Certificate III in Data and Voice Communications
The sky’s the limit
It wouldn’t be the greatest start in life to be knocked back because you’re ‘too old’ for the trade of your choice, or because you’re the ‘wrong sex’ for the traineeship of your dreams. But if you’re Angelina Oates with a determination to succeed, such setbacks are never going to stand in your way.
“I wanted to do spray painting but was knocked back because I was over 21,” said Angelina. “I then set my sights on a traineeship but heard that I was unsuccessful because I was deemed not physically capable of doing some of the work. When at last I did find factory work as a casual spray painter I heard that my job would soon become redundant. The only thing to do was to get some qualifications behind me and see where that led.”
Where that led for Angelina was the pathway to success. Through sheer hard work and motivation, working and studying full-time, Angelina undertook a pre-vocational Certificate II in Data and Voice Communications just before the axe fell on her casual job. Unemployed, she walked into APEC Communication Technology in Adelaide and asked for a job. That’s when her luck turned. APEC offered her an apprenticeship, and today she is close to completing her Certificate III in Data and Voice Communication and doing “really interesting” work.
“I’m out on the road a lot and work out of a van to provide telecommunications services to companies such as Telstra, Optus and TPG,” said Angela. “It’s quite physical work, but more open to females than other trades such as bricklaying, carpentry and plumbing.
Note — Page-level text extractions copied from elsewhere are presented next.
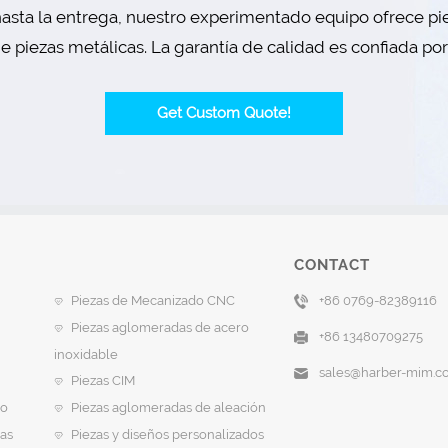
asta la entrega, nuestro experimentado equipo ofrece pie
 piezas metálicas. La garantía de calidad es confiada po
Get Custom Quote!
CONTACT
Piezas de Mecanizado CNC
+86 0769-82389116
Piezas aglomeradas de acero
+86 13480709275
inoxidable
sales@harber-mim.c
Piezas CIM
vo
Piezas aglomeradas de aleación
as
Piezas y diseños personalizados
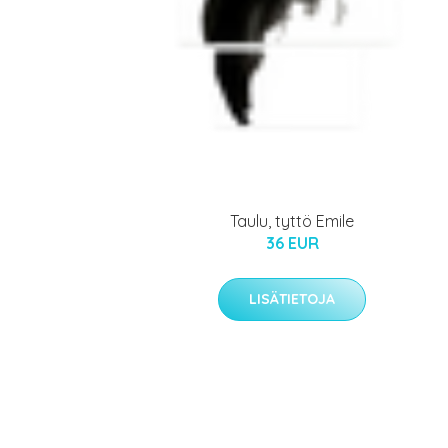
Taulu, tyttö Emile
36 EUR
LISÄTIETOJA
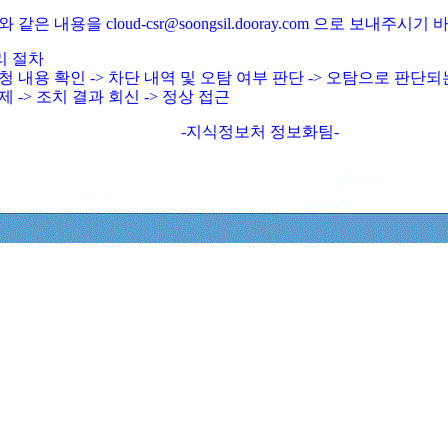
와 같은 내용을 cloud-csr@soongsil.dooray.com 으로 보내주시기
리 절차
청 내용 확인 -> 차단 내역 및 오탐 여부 판단 -> 오탐으로 판단
제 -> 조치 결과 회신 -> 정상 접근
-지식정보처 정보화팀-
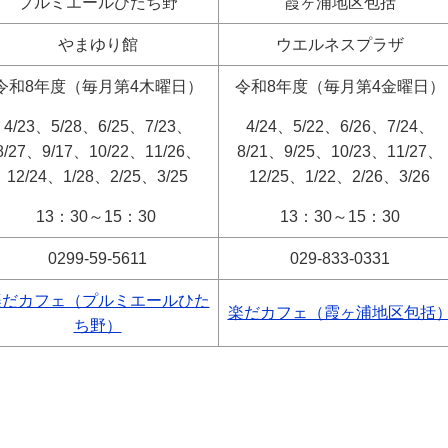
プルミエールひたち野
霞ヶ浦地区包括
やまゆり館
ウエルネスプラザ
令和8年度（毎月第4木曜日）
令和8年度（毎月第4金曜日）
4/23、5/28、6/25、7/23、
4/24、5/22、6/26、7/24、
8/27、9/17、10/22、11/26、
8/21、9/25、10/23、11/27、
12/24、1/28、2/25、3/25
12/25、1/22、2/26、3/26
13
：
30
～
15
：
30
13：30～15：30
0299-59-5611
029-833-0331
楽だカフェ（プルミエールひた
楽だカフェ（霞ヶ浦地区包括
ち野）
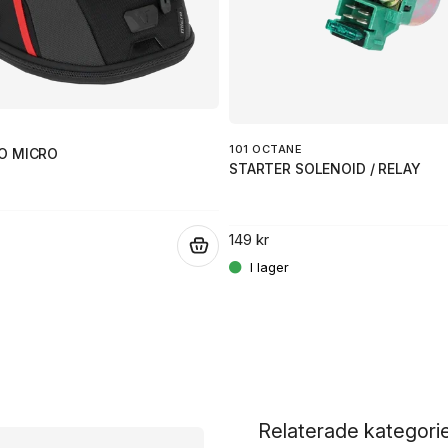
101 OCTANE
O MICRO
STARTER SOLENOID / RELAY
149 kr
.
Relaterade kategori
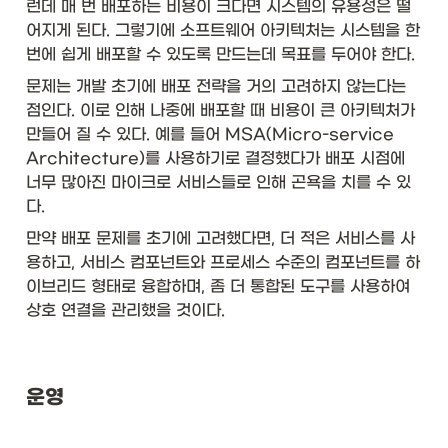
런데 매 번 배포하는 비용이 크다면 시스템의 유용성은 떨
어지게 된다. 그렇기에 소프트웨어 아키텍처는 시스템을 한 
번에 쉽게 배포할 수 있도록 만드는데 목표를 두어야 한다. 
문제는 개발 초기에 배포 전략을 거의 고려하지 않는다는 
점인다. 이로 인해 나중에 배포할 때 비용이 큰 아키텍처가 
만들어 질 수 있다. 예를 들어 MSA(Micro-service 
Architecture)를 사용하기로 결정했다가 배포 시점에 
너무 많아진 마이크로 서비스들로 인해 곤욕을 치를 수 있
다. 
만약 배포 문제를 초기에 고려했다면, 더 적은 서비스를 사
용하고, 서비스 컴포넌트와 프로세스 수준의 컴포넌트를 하
이브리드 형태로 융합하며, 좀 더 통합된 도구를 사용하여 
상호 연결을 관리했을 것이다. 
운영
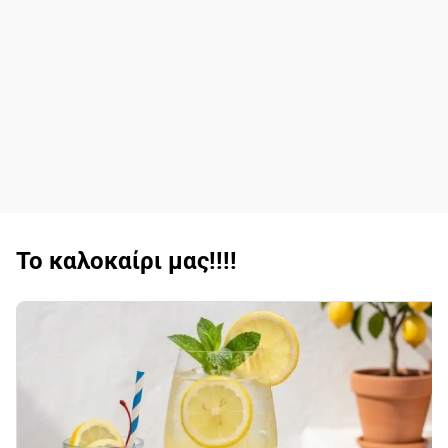
Το καλοκαίρι μας!!!!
I love the opportunity to work with fibre optics and cutting edge technology and get a real sense of achievement out of seeing what I’ve built at the end of the day.”
An achiever in her own right, Angelina has won a number of awards—Apprentice of the Month and the Indigenous Learner of the Year, and was selected to participate in the National Apprentice Employment Network's (formerly Group Training Australia) 2016 Today’s Skills Tomorrow’s Leaders program. She also wants to be a role model for Indigenous females wanting to better themselves and take a chance in fields that are male and non-Indigenous dominated.
“I’m loving my work and the opportunities my apprenticeship has opened up for me,” said Angelina. “If I hadn’t done an apprenticeship I wouldn’t have got the awards I have and had the amazing opportunities to further my career and speak at events to inspire others to give an apprenticeship a go.
“It just shows that if you are determined to succeed, take pride in your work and do well in your trade you’ll have no doors slam in your face—you’ll have avenues opening before you. If I’d stayed a factory worker I’d be just another number, with no real future prospects. Now I have the completely opposite experience—I have a fulfilling job, can take my work anywhere, and there are so many different directions to go in—the sky’s the limit. That’s all down to my apprenticeship, and I’m very grateful.”